Source records
....................
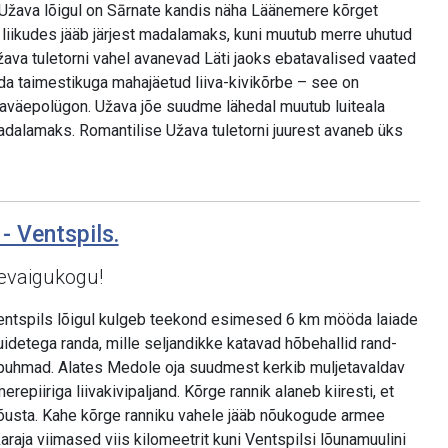
 Užava lõigul on Sārnate kandis näha Läänemere kõrget
e liikudes jääb järjest madalamaks, kuni muutub merre uhutud
žava tuletorni vahel avanevad Läti jaoks ebatavalised vaated
a taimestikuga mahajäetud liiva-kivikõrbe – see on
väepolügon. Užava jõe suudme lähedal muutub luiteala
 madalamaks. Romantilise Užava tuletorni juurest avaneb üks
 - Ventspils.
evaigukogu!
entspils lõigul kulgeb teekond esimesed 6 km mööda laiade
uidetega randa, mille seljandikke katavad hõbehallid rand-
a puhmad. Alates Medole oja suudmest kerkib muljetavaldav
erepiiriga liivakivipaljand. Kõrge rannik alaneb kiiresti, et
tõusta. Kahe kõrge ranniku vahele jääb nõukogude armee
raja viimased viis kilomeetrit kuni Ventspilsi lõunamuulini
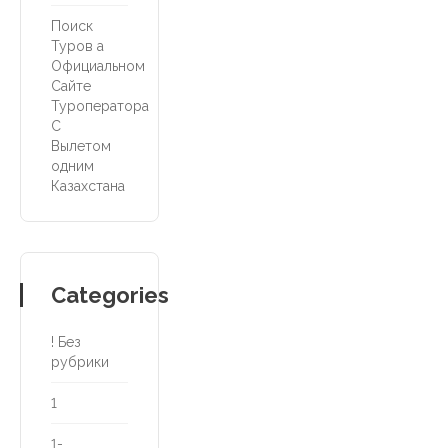
Поиск
Туров а
Официальном
Сайте
Туроператора
С
Вылетом
одним
Казахстана
Categories
! Без
рубрики
1
1-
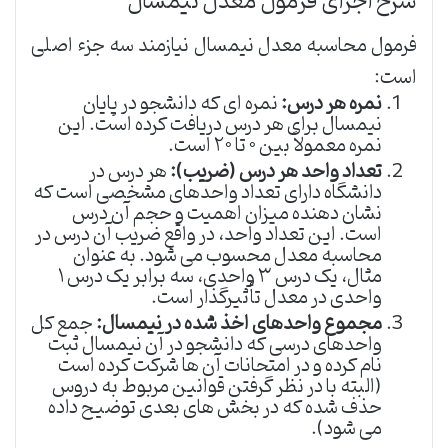
شرح اجزای فرمول معدل نیمسال
فرمول محاسبه معدل نیمسال نیازمند سه جزء اصلی
است:
نمره هر درس:
نمره ای که دانشجو در پایان
نیمسال برای هر درس دریافت کرده است. این
نمره معمولاً بین ۰ تا ۲۰ است.
تعداد واحد هر درس (ضریب):
هر درس در
دانشگاه دارای تعداد واحدهای مشخصی است که
نشان دهنده میزان اهمیت و حجم آن درس
است. این تعداد واحد، در واقع ضریب آن درس در
محاسبه معدل محسوب می شود. به عنوان
مثال، یک درس ۳ واحدی، سه برابر یک درس ۱
واحدی در معدل تأثیرگذار است.
مجموع واحدهای اخذ شده در نیمسال:
جمع کل
واحدهای درسی که دانشجو در آن نیمسال ثبت
نام کرده و در امتحانات آن ها شرکت کرده است
(البته با در نظر گرفتن قوانین مربوط به دروس
حذف شده که در بخش های بعدی توضیح داده
می شود).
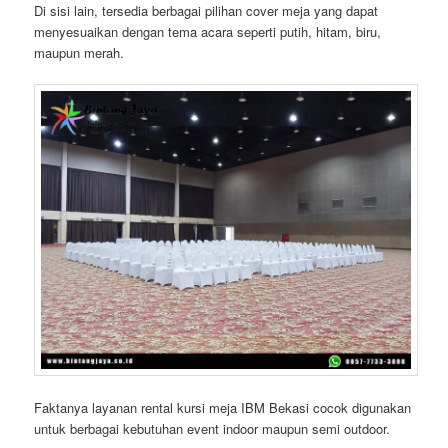
Di sisi lain, tersedia berbagai pilihan cover meja yang dapat
menyesuaikan dengan tema acara seperti putih, hitam, biru,
maupun merah.
Faktanya layanan rental kursi meja IBM Bekasi cocok digunakan
untuk berbagai kebutuhan event indoor maupun semi outdoor.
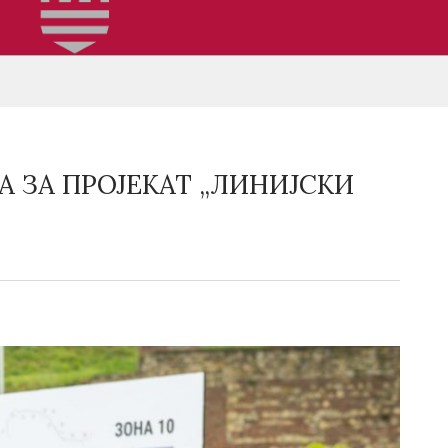
 ЗА ПРОЈЕКАТ „ЛИНИЈСКИ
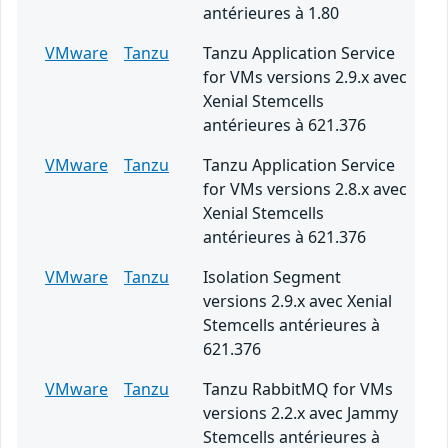
antérieures à 1.80
VMware
Tanzu
Tanzu Application Service
for VMs versions 2.9.x avec
Xenial Stemcells
antérieures à 621.376
VMware
Tanzu
Tanzu Application Service
for VMs versions 2.8.x avec
Xenial Stemcells
antérieures à 621.376
VMware
Tanzu
Isolation Segment
versions 2.9.x avec Xenial
Stemcells antérieures à
621.376
VMware
Tanzu
Tanzu RabbitMQ for VMs
versions 2.2.x avec Jammy
Stemcells antérieures à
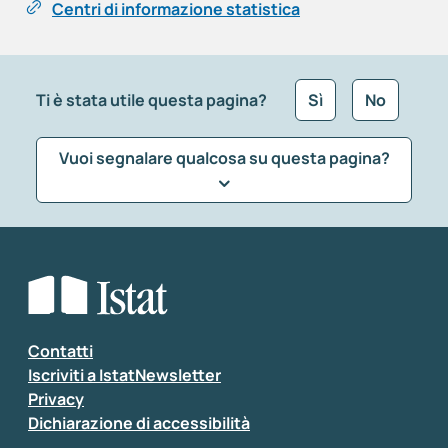
Centri di informazione statistica
Ti è stata utile questa pagina?
Sì
No
Vuoi segnalare qualcosa su questa pagina?
Che tipo di commento vuoi lasciare?
*
Seleziona la tipologia della segnalazione
Inserisci il tuo commento
*
Contatti
Iscriviti a IstatNewsletter
Privacy
Dichiarazione di accessibilità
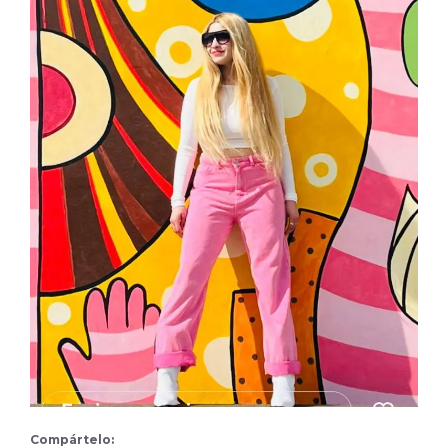
Compártelo:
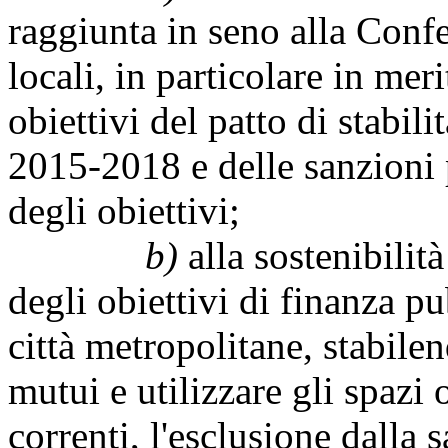
raggiunta in seno alla Conf
locali, in particolare in mer
obiettivi del patto di stabil
2015-2018 e delle sanzioni
degli obiettivi;
b)
alla sostenibili
degli obiettivi di finanza p
città metropolitane, stabilen
mutui e utilizzare gli spazi 
correnti, l'esclusione dalla 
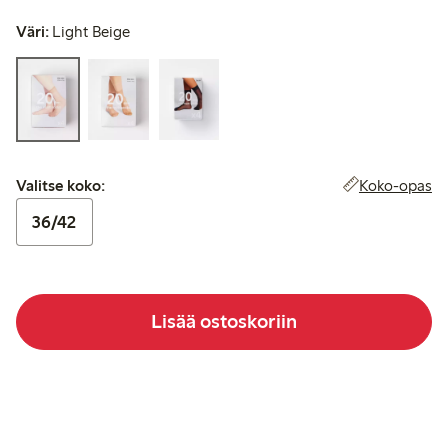
Väri:
Light Beige
Valitse koko:
Koko-opas
Valitse koko:
36/42
Lisää ostoskoriin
....................
### [EXERCISE AIM]
Whenever a line in the records above contains the string "jääb", copy that line.

### [RESPONSE TO THE TASK]
e liikudes jääb järjest madalamaks, kuni muutub merre uhutud
tõusta. Kahe kõrge ranniku vahele jääb nõukogude armee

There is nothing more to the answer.